With the bulls ready to travel, Angel dashed back home, changed his clothes, washed his hair, and de-mudded his boots – essentially transforming into a certified salesman. But in the end the bravado, aggression and courage didn’t count for much at the feria where kilos reign. Angle’s biggest bull would sell for about $800 that day. And El Bravo, about $550.

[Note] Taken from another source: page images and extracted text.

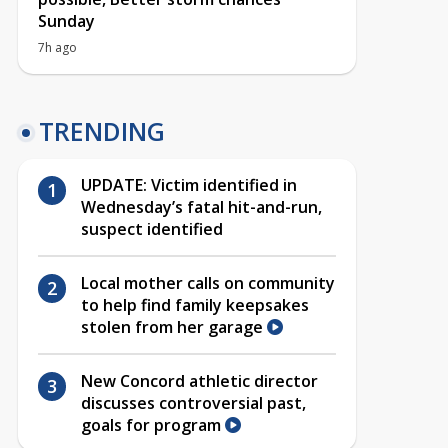
Sunday
7h ago
TRENDING
UPDATE: Victim identified in
Wednesday’s fatal hit-and-run,
suspect identified
Local mother calls on community
to help find family keepsakes
stolen from her garage
New Concord athletic director
discusses controversial past,
goals for program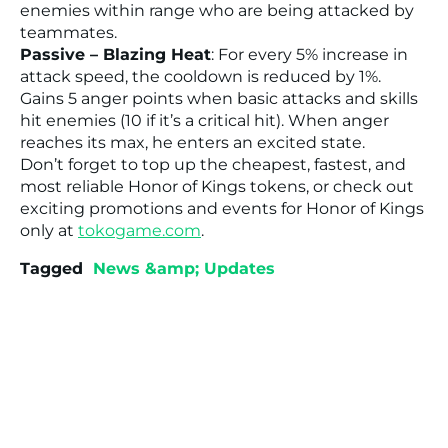
enemies within range who are being attacked by
teammates.
Passive – Blazing Heat
: For every 5% increase in
attack speed, the cooldown is reduced by 1%.
Gains 5 anger points when basic attacks and skills
hit enemies (10 if it’s a critical hit). When anger
reaches its max, he enters an excited state.
Don’t forget to top up the cheapest, fastest, and
most reliable Honor of Kings tokens, or check out
exciting promotions and events for Honor of Kings
only at
tokogame.com
.
Tagged
News &amp; Updates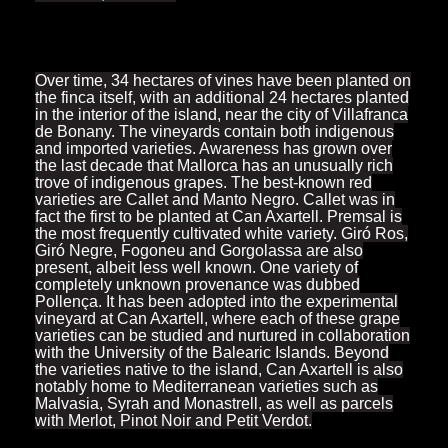
Over time, 34 hectares of vines have been planted on
the finca itself, with an additional 24 hectares planted
in the interior of the island, near the city of Villafranca
de Bonany. The vineyards contain both indigenous
and imported varieties. Awareness has grown over
the last decade that Mallorca has an unusually rich
trove of indigenous grapes. The best-known red
varieties are Callet and Manto Negro. Callet was in
fact the first to be planted at Can Axartell. Premsal is
the most frequently cultivated white variety. Giró Ros,
Giró Negre, Fogoneu and Gorgolassa are also
present, albeit less well known. One variety of
completely unknown provenance was dubbed
Pollença. It has been adopted into the experimental
vineyard at Can Axartell, where each of these grape
varieties can be studied and nurtured in collaboration
with the University of the Balearic Islands. Beyond
the varieties native to the island, Can Axartell is also
notably home to Mediterranean varieties such as
Malvasia, Syrah and Monastrell, as well as parcels
with Merlot, Pinot Noir and Petit Verdot.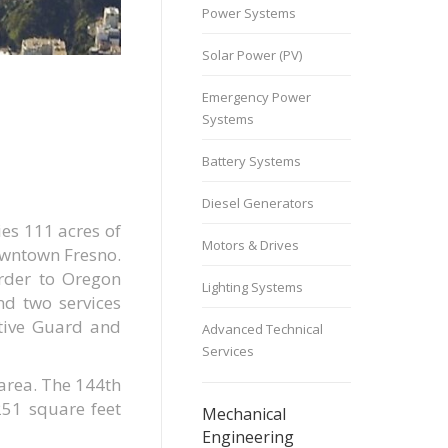
Power Systems
Solar Power (PV)
Emergency Power
Systems
Battery Systems
Diesel Generators
es 111 acres of
Motors & Drives
owntown Fresno.
order to Oregon
Lighting Systems
nd two services
ctive Guard and
Advanced Technical
Services
 area. The 144th
251 square feet
Mechanical
Engineering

It was probably a poor choice on my part to read Silent Spring while traveling through South America. Indeed it was eye opening, as Rachel Carson went into great detail about the perils of dousing our vegetation with carcinogenic herbicides and insecticides, only to lose the war against insect pests and kill entire ecosystems in the process. Mostly I tried to squelch my fears about developing cancer from air-borne chemicals, or from “treated” vegetables, by telling myself that the book was published in 1962 and surely that was just a phase when DDT ruled. As it turns out, though, often times South America appears to be a reflection of the U.S. circa the 50s and 60s and pesticides use is no exception.

Shortly after Dave and I noticed the son of our host family spraying the front garden with a backpack sprayer full of pesticides, we spoke with a local in Cuellaje who told us horror stories from his time working on a fruit plantation. Often times, he said, pregnant women would show up looking to make supplementary income for their families. The bosses wouldn’t refuse the extra help and allowed them to spray fungicides on the crops without any sort of protective clothing. Not surprisingly some of their babies were born with birth defects; one’s facial features were under-developed and another was born without kidneys. Clearly this guy had seen firsthand the effects of handling these types of chemicals, but I can’t say the same for our host family. If they did know, I assume they would have handled the spray backpack with more caution, instead of leaving on the outside bench that doubles as a play area for their 3-year-old.